:: Problem statement ::
Reproduce the records below exactly as they appear, omitting any pictures they contain.

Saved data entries

····················

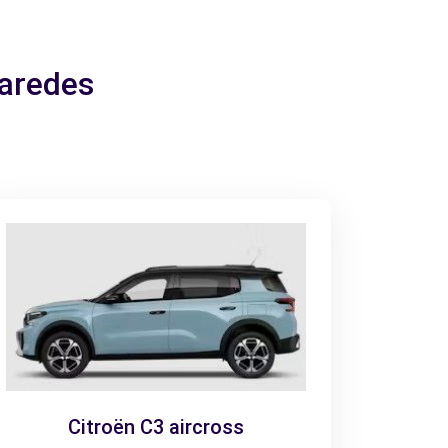
Paredes
Citroën C3 aircross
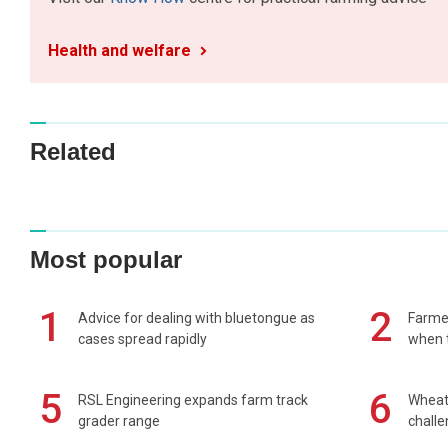
Health and welfare
Related
Most popular
1
2
Advice for dealing with bluetongue as
Farmer
cases spread rapidly
when t
5
6
RSL Engineering expands farm track
Wheat 
grader range
chall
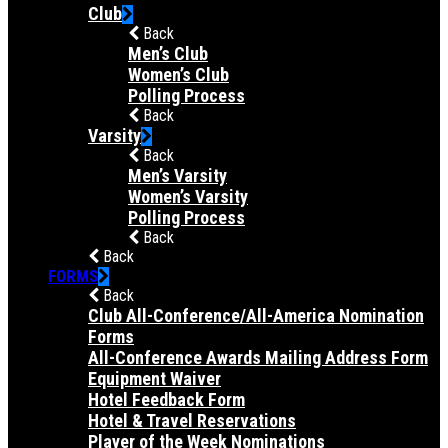
Club
Back
Men’s Club
Women’s Club
Polling Process
Back
Varsity
Back
Men’s Varsity
Women’s Varsity
Polling Process
Back
Back
FORMS
Back
Club All-Conference/All-America Nomination
Forms
All-Conference Awards Mailing Address Form
Equipment Waiver
Hotel Feedback Form
Hotel & Travel Reservations
Player of the Week Nominations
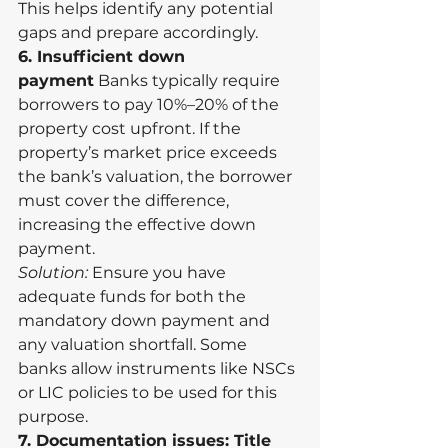
This helps identify any potential 
gaps and prepare accordingly.
6. Insufficient down 
payment
 Banks typically require 
borrowers to pay 10%–20% of the 
property cost upfront. If the 
property’s market price exceeds 
the bank’s valuation, the borrower 
must cover the difference, 
increasing the effective down 
payment.
Solution:
 Ensure you have 
adequate funds for both the 
mandatory down payment and 
any valuation shortfall. Some 
banks allow instruments like NSCs 
or LIC policies to be used for this 
purpose.
7. Documentation issues: Title 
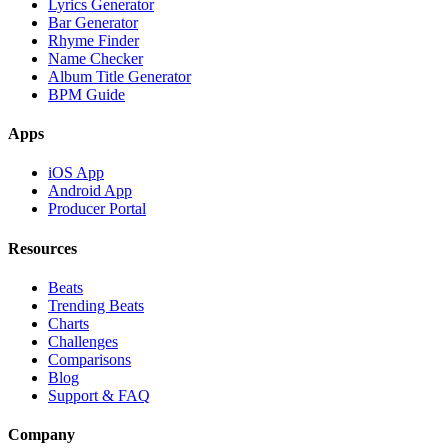
Lyrics Generator
Bar Generator
Rhyme Finder
Name Checker
Album Title Generator
BPM Guide
Apps
iOS App
Android App
Producer Portal
Resources
Beats
Trending Beats
Charts
Challenges
Comparisons
Blog
Support & FAQ
Company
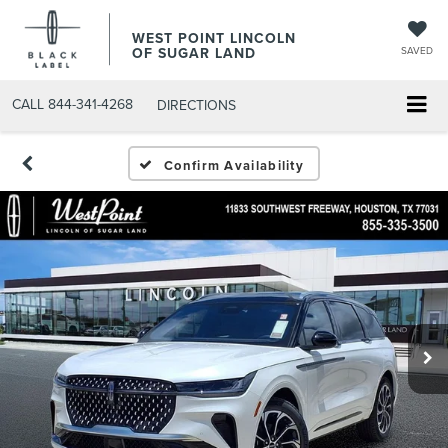
WEST POINT LINCOLN
OF SUGAR LAND
SAVED
CALL
844-341-4268
DIRECTIONS
Confirm Availability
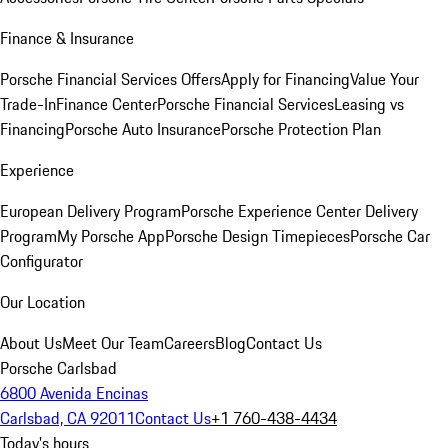
Finance & Insurance
Porsche Financial Services Offers
Apply for Financing
Value Your
Trade-In
Finance Center
Porsche Financial Services
Leasing vs
Financing
Porsche Auto Insurance
Porsche Protection Plan
Experience
European Delivery Program
Porsche Experience Center Delivery
Program
My Porsche App
Porsche Design Timepieces
Porsche Car
Configurator
Our Location
About Us
Meet Our Team
Careers
Blog
Contact Us
Porsche Carlsbad
6800 Avenida Encinas
Carlsbad, CA 92011
Contact Us
+1 760-438-4434
Today's hours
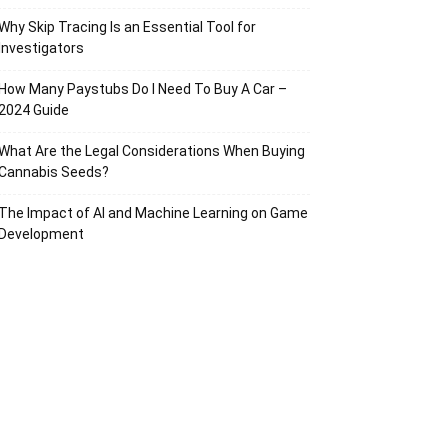
Why Skip Tracing Is an Essential Tool for
Investigators
How Many Paystubs Do I Need To Buy A Car –
2024 Guide
What Are the Legal Considerations When Buying
Cannabis Seeds?
The Impact of AI and Machine Learning on Game
Development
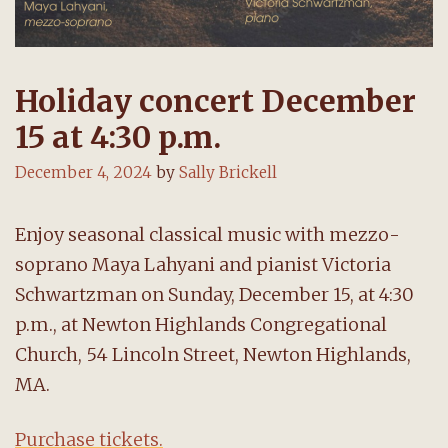
Holiday concert December
15 at 4:30 p.m.
December 4, 2024
by
Sally Brickell
Enjoy seasonal classical music with mezzo-
soprano Maya Lahyani and pianist Victoria
Schwartzman on Sunday, December 15, at 4:30
p.m., at Newton Highlands Congregational
Church, 54 Lincoln Street, Newton Highlands,
MA.
Purchase tickets.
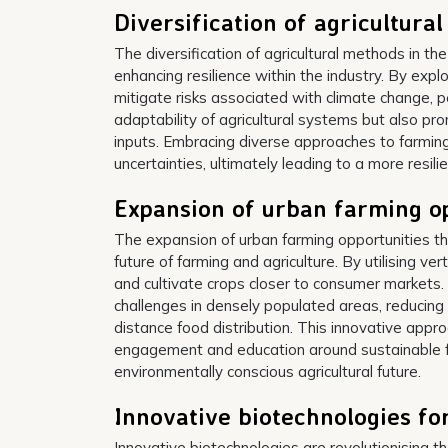
Diversification of agricultura
The diversification of agricultural methods in the
enhancing resilience within the industry. By exp
mitigate risks associated with climate change, pe
adaptability of agricultural systems but also pr
inputs. Embracing diverse approaches to farmin
uncertainties, ultimately leading to a more resili
Expansion of urban farming op
The expansion of urban farming opportunities th
future of farming and agriculture. By utilising v
and cultivate crops closer to consumer markets. V
challenges in densely populated areas, reducing
distance food distribution. This innovative appr
engagement and education around sustainable fa
environmentally conscious agricultural future.
Innovative biotechnologies for
Innovative biotechnologies are revolutionising th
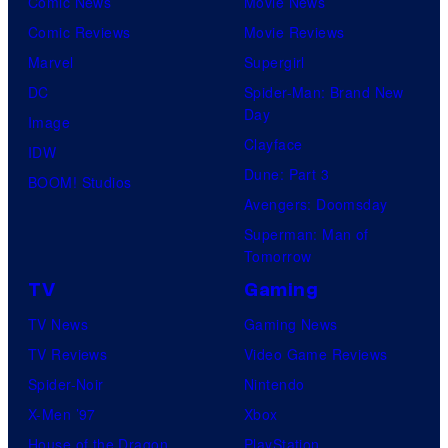
Comic News
Movie News
Comic Reviews
Movie Reviews
Marvel
Supergirl
DC
Spider-Man: Brand New
Day
Image
Clayface
IDW
Dune: Part 3
BOOM! Studios
Avengers: Doomsday
Superman: Man of
Tomorrow
TV
Gaming
TV News
Gaming News
TV Reviews
Video Game Reviews
Spider-Noir
Nintendo
X-Men ’97
Xbox
House of the Dragon
PlayStation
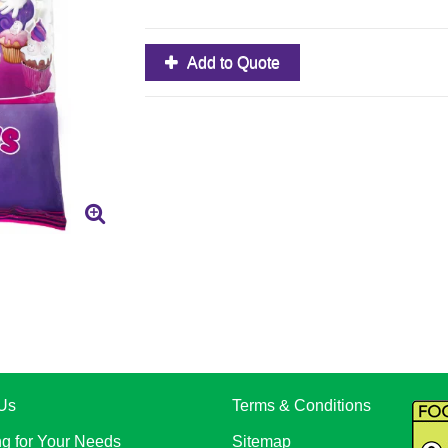
Add to Quote
Us
Terms & Conditions
ng for Your Needs
Sitemap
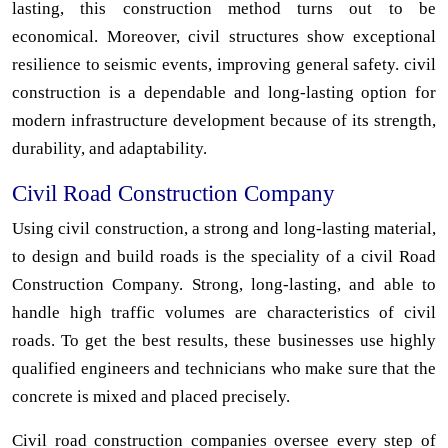
lasting, this construction method turns out to be
economical. Moreover, civil structures show exceptional
resilience to seismic events, improving general safety. civil
construction is a dependable and long-lasting option for
modern infrastructure development because of its strength,
durability, and adaptability.
Civil Road Construction Company
Using civil construction, a strong and long-lasting material,
to design and build roads is the speciality of a civil Road
Construction Company. Strong, long-lasting, and able to
handle high traffic volumes are characteristics of civil
roads. To get the best results, these businesses use highly
qualified engineers and technicians who make sure that the
concrete is mixed and placed precisely.
Civil road construction companies oversee every step of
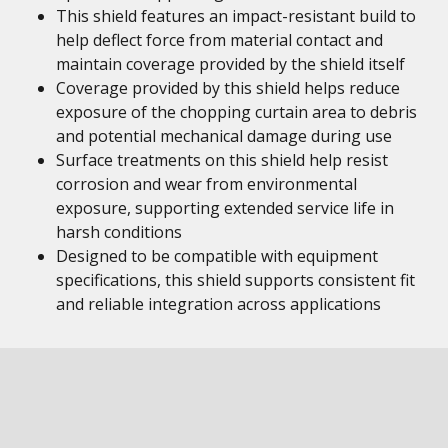
This shield features an impact-resistant build to
help deflect force from material contact and
maintain coverage provided by the shield itself
Coverage provided by this shield helps reduce
exposure of the chopping curtain area to debris
and potential mechanical damage during use
Surface treatments on this shield help resist
corrosion and wear from environmental
exposure, supporting extended service life in
harsh conditions
Designed to be compatible with equipment
specifications, this shield supports consistent fit
and reliable integration across applications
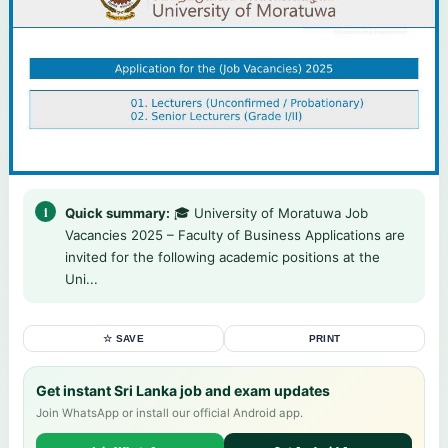
Quick summary:
🎓 University of Moratuwa Job
Vacancies 2025 – Faculty of Business Applications are
invited for the following academic positions at the
Uni...
☆ SAVE
PRINT
Get instant Sri Lanka job and exam updates
Join WhatsApp or install our official Android app.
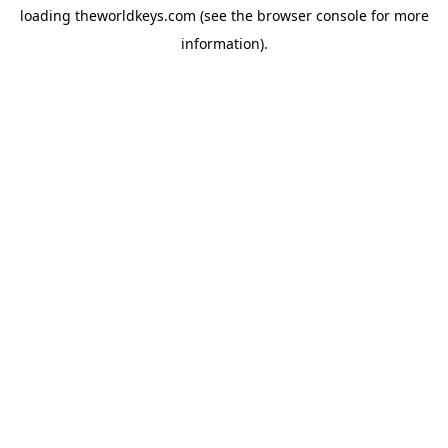
loading
theworldkeys.com
(see the
browser console
for more
information).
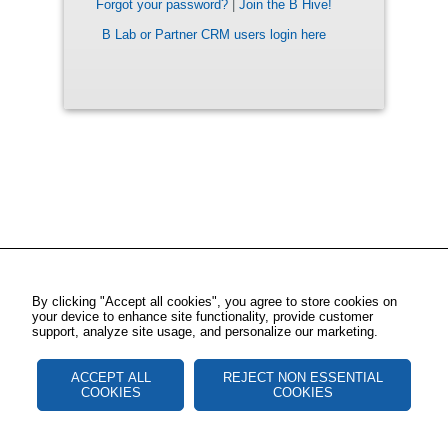
Forgot your password?
|
Join the B Hive!
B Lab or Partner CRM users login here
By clicking "Accept all cookies", you agree to store cookies on
your device to enhance site functionality, provide customer
support, analyze site usage, and personalize our marketing.
ACCEPT ALL
REJECT NON ESSENTIAL
COOKIES
COOKIES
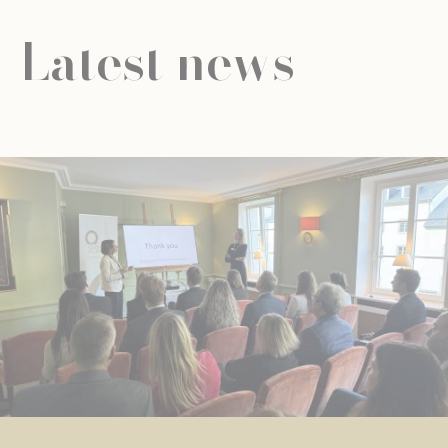
Latest news
NEWS
UNIVERSAL EDUCATION
UNIVERSAL EDUCATION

····················

:: Response to this task ::
Paredes
Citroën C3 aircross
Health and welfare
Related
Most popular
1
2
Advice for dealing with bluetongue as
Farmer
cases spread rapidly
when t
5
6
RSL Engineering expands farm track
Wheat 
grader range
chall
Club
Back
Men’s Club
Women’s Club
Polling Process
Back
Varsity
Back
Men’s Varsity
Women’s Varsity
Polling Process
Back
Back
FORMS
Back
Club All-Conference/All-America Nomination
Forms
All-Conference Awards Mailing Address Form
Equipment Waiver
Hotel Feedback Form
Hotel & Travel Reservations
Player of the Week Nominations
This helps identify any potential 
gaps and prepare accordingly.
6. Insufficient down 
payment
 Banks typically require 
borrowers to pay 10%–20% of the 
property cost upfront. If the 
property’s market price exceeds 
the bank’s valuation, the borrower 
must cover the difference, 
increasing the effective down 
payment.
Solution:
 Ensure you have 
adequate funds for both the 
mandatory down payment and 
any valuation shortfall. Some 
banks allow instruments like NSCs 
or LIC policies to be used for this 
purpose.
7. Documentation issues: Title 
Lyrics Generator
Bar Generator
Rhyme Finder
Name Checker
Album Title Generator
BPM Guide
Apps
iOS App
Android App
Producer Portal
Resources
Beats
Trending Beats
Charts
Challenges
Comparisons
Blog
Support & FAQ
Company
WEST POINT LINCOLN
OF SUGAR LAND
SAVED
CALL
844-341-4268
DIRECTIONS
Confirm Availability
Finance & Insurance
Porsche Financial Services Offers
Apply for Financing
Value Your
Trade-In
Finance Center
Porsche Financial Services
Leasing vs
Financing
Porsche Auto Insurance
Porsche Protection Plan
Experience
European Delivery Program
Porsche Experience Center Delivery
Program
My Porsche App
Porsche Design Timepieces
Porsche Car
Configurator
Our Location
About Us
Meet Our Team
Careers
Blog
Contact Us
Porsche Carlsbad
6800 Avenida Encinas
Carlsbad, CA 92011
Contact Us
+1 760-438-4434
Today's hours
Why Skip Tracing Is an Essential Tool for
Investigators
How Many Paystubs Do I Need To Buy A Car –
2024 Guide
What Are the Legal Considerations When Buying
Cannabis Seeds?
The Impact of AI and Machine Learning on Game
Development
Holiday concert December
15 at 4:30 p.m.
December 4, 2024
by
Sally Brickell
Enjoy seasonal classical music with mezzo-
soprano Maya Lahyani and pianist Victoria
Schwartzman on Sunday, December 15, at 4:30
p.m., at Newton Highlands Congregational
Church, 54 Lincoln Street, Newton Highlands,
MA.
Purchase tickets.
Diversification of agricultura
The diversification of agricultural methods in the
enhancing resilience within the industry. By exp
mitigate risks associated with climate change, pe
adaptability of agricultural systems but also pr
inputs. Embracing diverse approaches to farmin
uncertainties, ultimately leading to a more resili
Expansion of urban farming op
The expansion of urban farming opportunities th
future of farming and agriculture. By utilising v
and cultivate crops closer to consumer markets. V
challenges in densely populated areas, reducing
distance food distribution. This innovative appr
engagement and education around sustainable fa
environmentally conscious agricultural future.
Innovative biotechnologies for
Innovative biotechnologies are revolutionising th
Comic News
Movie News
Comic Reviews
Movie Reviews
Marvel
Supergirl
DC
Spider-Man: Brand New
Day
Image
Clayface
IDW
Dune: Part 3
BOOM! Studios
Avengers: Doomsday
Superman: Man of
Tomorrow
TV
Gaming
TV News
Gaming News
TV Reviews
Video Game Reviews
Spider-Noir
Nintendo
X-Men ’97
Xbox
House of the Dragon
PlayStation
Add to Quote
Us
Terms & Conditions
ng for Your Needs
Sitemap
lasting, this construction method turns out to be
economical. Moreover, civil structures show exceptional
resilience to seismic events, improving general safety. civil
construction is a dependable and long-lasting option for
modern infrastructure development because of its strength,
durability, and adaptability.
Civil Road Construction Company
Using civil construction, a strong and long-lasting material,
to design and build roads is the speciality of a civil Road
Construction Company. Strong, long-lasting, and able to
handle high traffic volumes are characteristics of civil
roads. To get the best results, these businesses use highly
qualified engineers and technicians who make sure that the
concrete is mixed and placed precisely.
Civil road construction companies oversee every step of
This shield features an impact-resistant build to
help deflect force from material contact and
maintain coverage provided by the shield itself
Coverage provided by this shield helps reduce
exposure of the chopping curtain area to debris
and potential mechanical damage during use
Surface treatments on this shield help resist
corrosion and wear from environmental
exposure, supporting extended service life in
harsh conditions
Designed to be compatible with equipment
specifications, this shield supports consistent fit
and reliable integration across applications
Quick summary:
🎓 University of Moratuwa Job
Vacancies 2025 – Faculty of Business Applications are
invited for the following academic positions at the
Uni...
☆ SAVE
PRINT
Get instant Sri Lanka job and exam updates
Join WhatsApp or install our official Android app.
loading
theworldkeys.com
(see the
browser console
for more
information).
Forgot your password?
|
Join the B Hive!
B Lab or Partner CRM users login here
By clicking "Accept all cookies", you agree to store cookies on
your device to enhance site functionality, provide customer
support, analyze site usage, and personalize our marketing.
ACCEPT ALL
REJECT NON ESSENTIAL
COOKIES
COOKIES
Latest news
NEWS
UNIVERSAL EDUCATION
UNIVERSAL EDUCATION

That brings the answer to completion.